Personal information
- Full name: Arthur Hando
- Date of birth: 6 June 1891
- Place of birth: Wychitella, Victoria
- Date of death: 14 February 1949 (aged 57)
- Place of death: Glen Innes, New South Wales
- Original team(s): Brunswick (VFA)
- Height: 189 cm (6 ft 2 in)
- Weight: 91 kg (201 lb)

Playing career^{1}
- Years: Club / Games (Goals)
- 1922–1924: South Melbourne / 45 (0)
- ^{1} Playing statistics correct to the end of 1924.

= Arthur Hando =

Australian rules footballer

Arthur Hando (6 June 1891 – 14 February 1949) was an Australian rules footballer who played for the South Melbourne Football Club in the Victorian Football League (VFL).

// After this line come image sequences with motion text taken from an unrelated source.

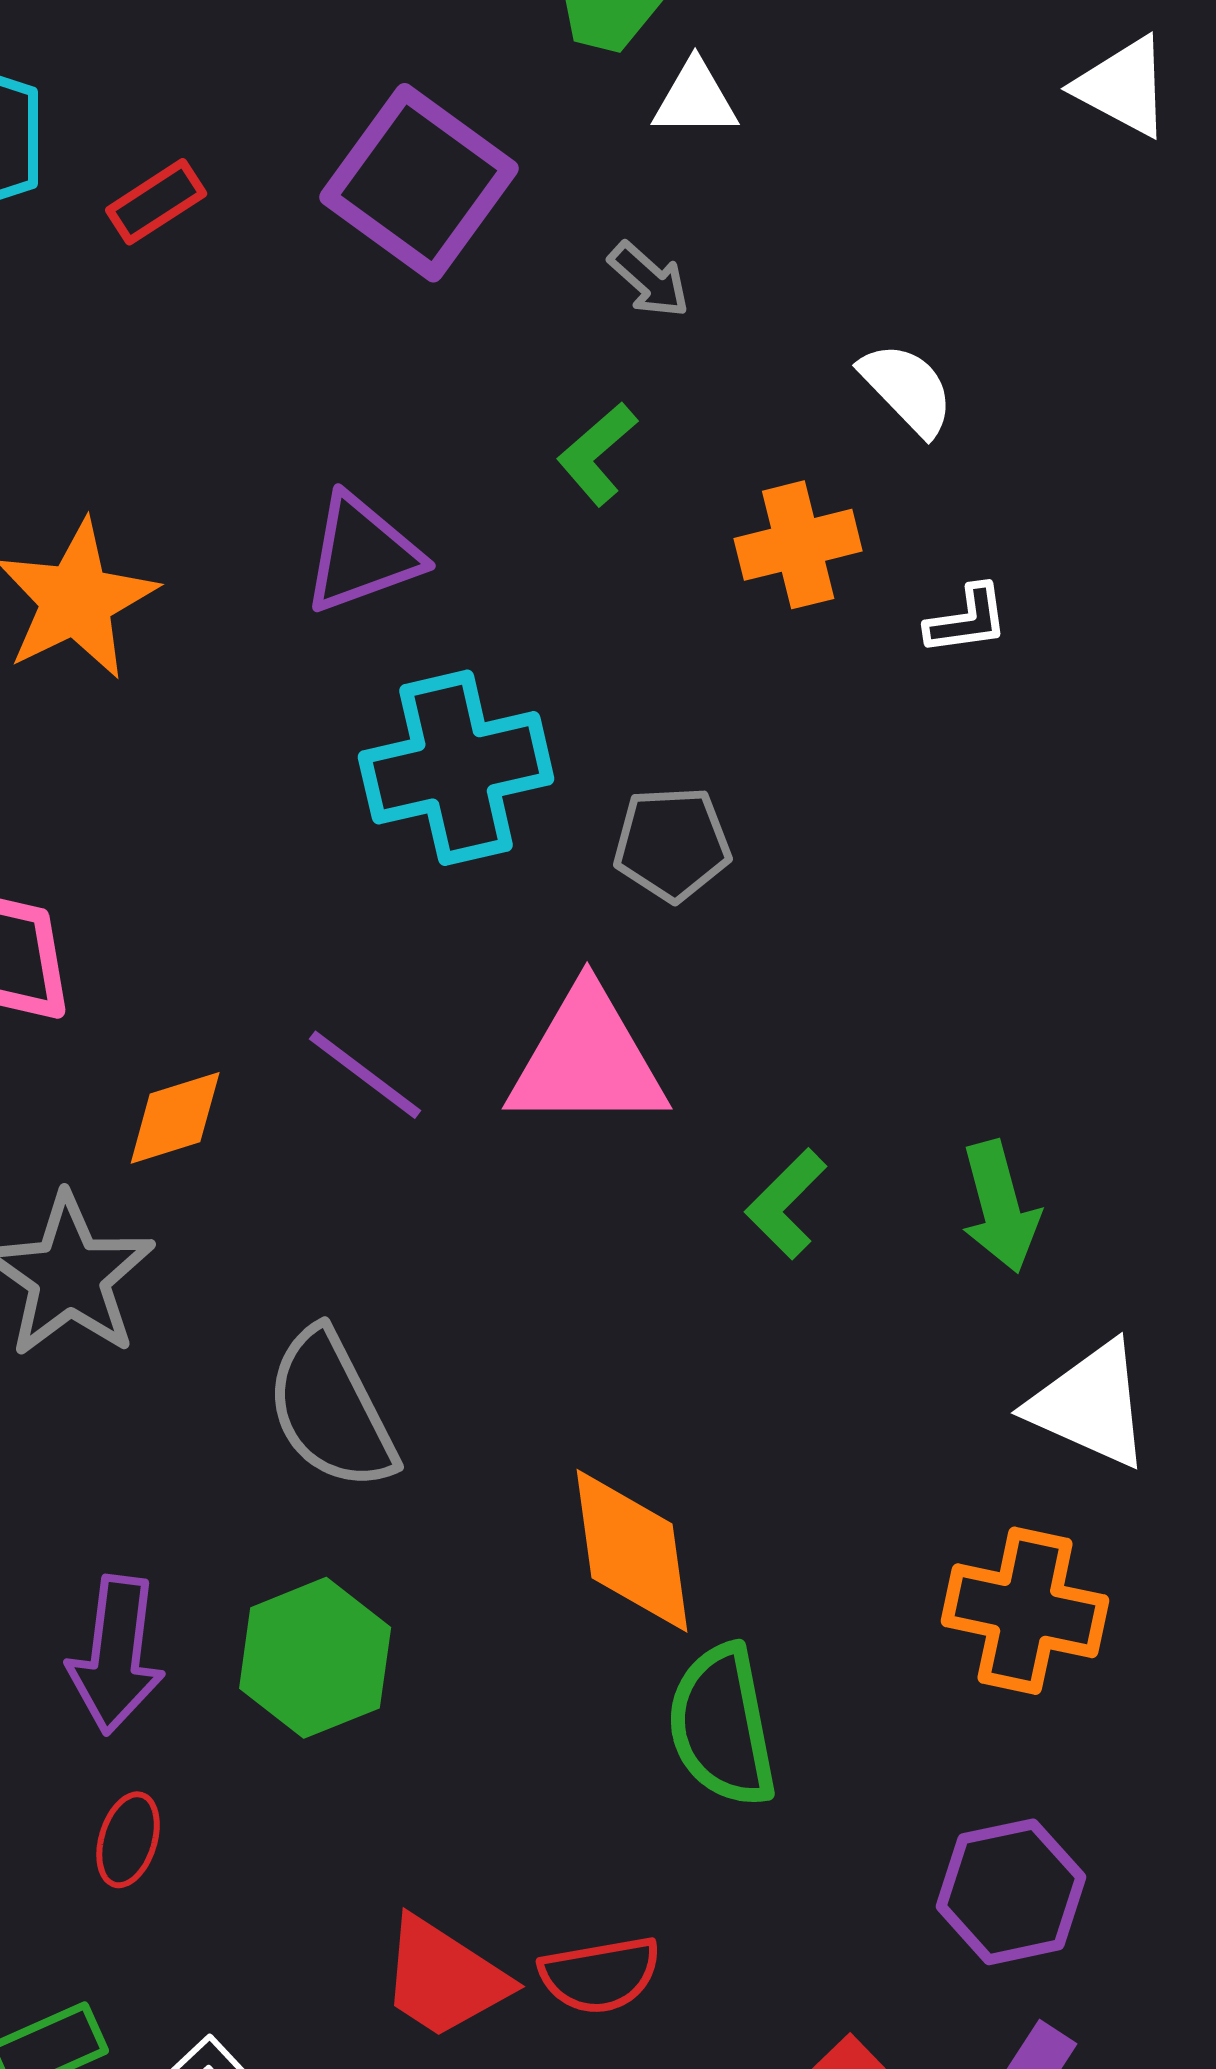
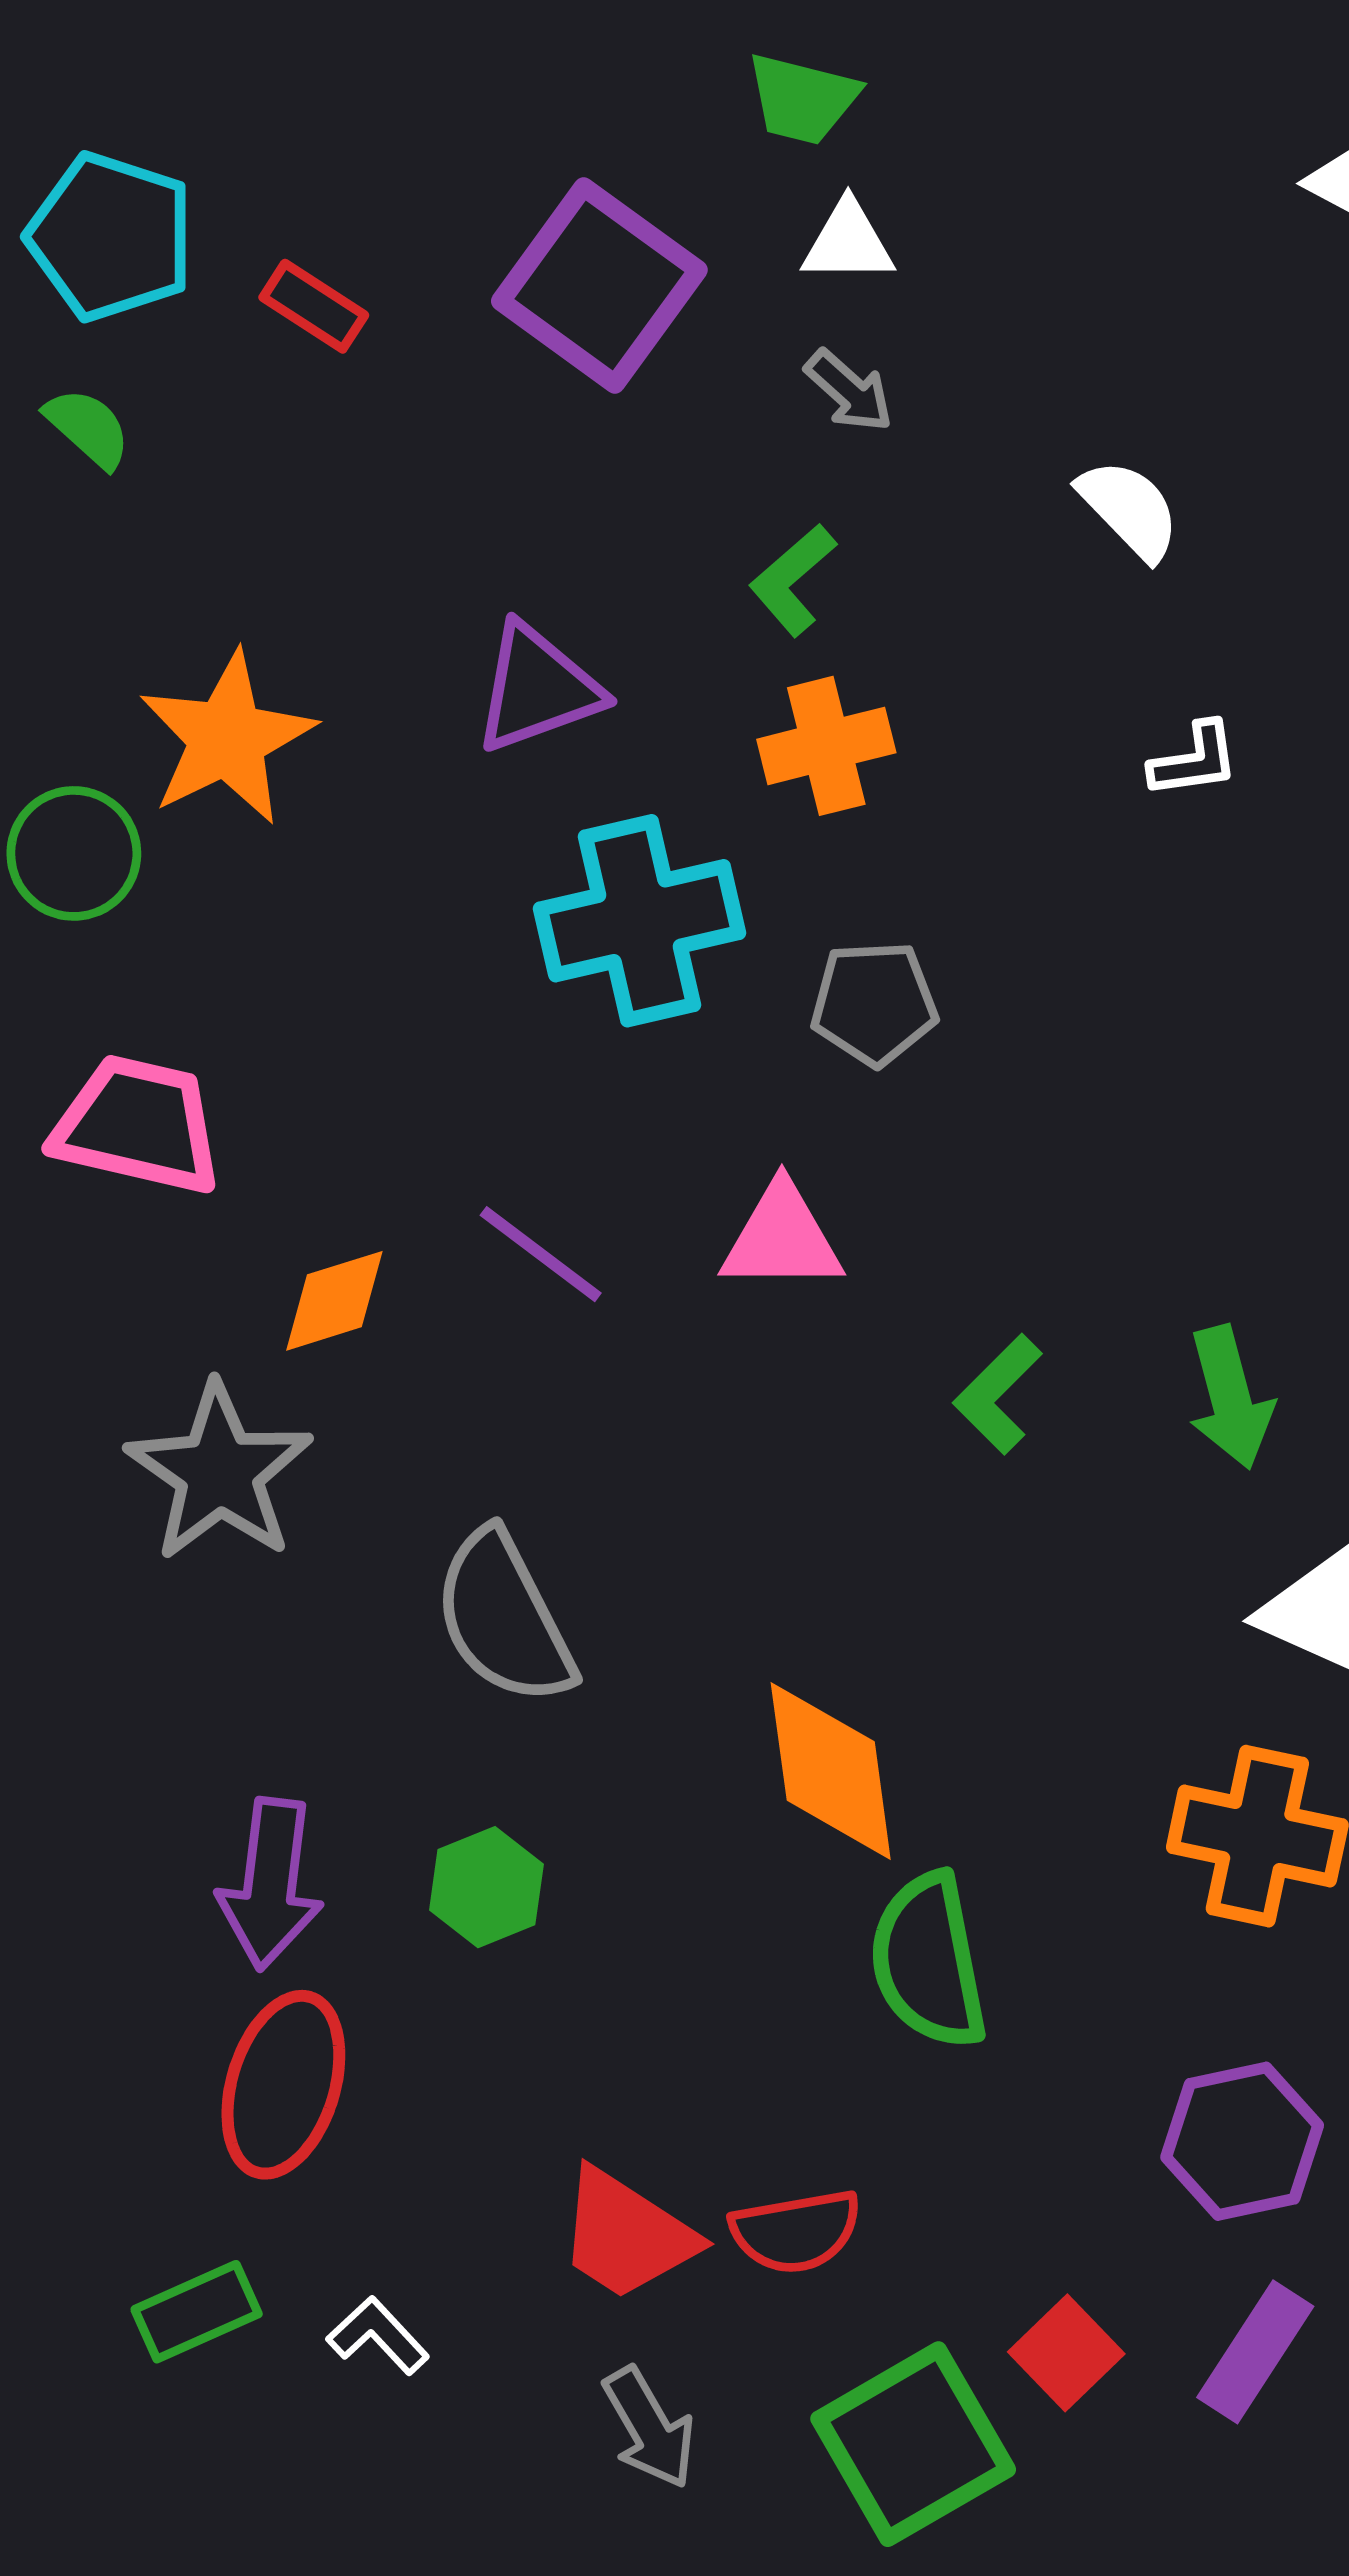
white triangle: (695, 99) -> (848, 242), moved
red rectangle: (156, 202) -> (314, 306), turned 66
orange cross: (798, 545) -> (826, 746), moved
pink triangle: (587, 1060) -> (782, 1238), size x0.7
green hexagon: (315, 1658) -> (486, 1887), size x0.7
red ellipse: (128, 1840) -> (283, 2085), size x1.8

Recruited from Victorian Football Association (VFA) club Brunswick, Hando made his senior VFL debut in 1922. He was once reported for shaking the goalpost while Cliff Rankin was preparing to shoot for goal.

Following the end of his VFL career, Hando captain-coached Bendigo Football League (BFL) club South Bendigo, leading them to the 1925 premiership.

==Sources==
- Blair, L. (2005) Immortals, John Wiley & Sons Australia: Milton, Qld. ISBN 1 74031 104 3.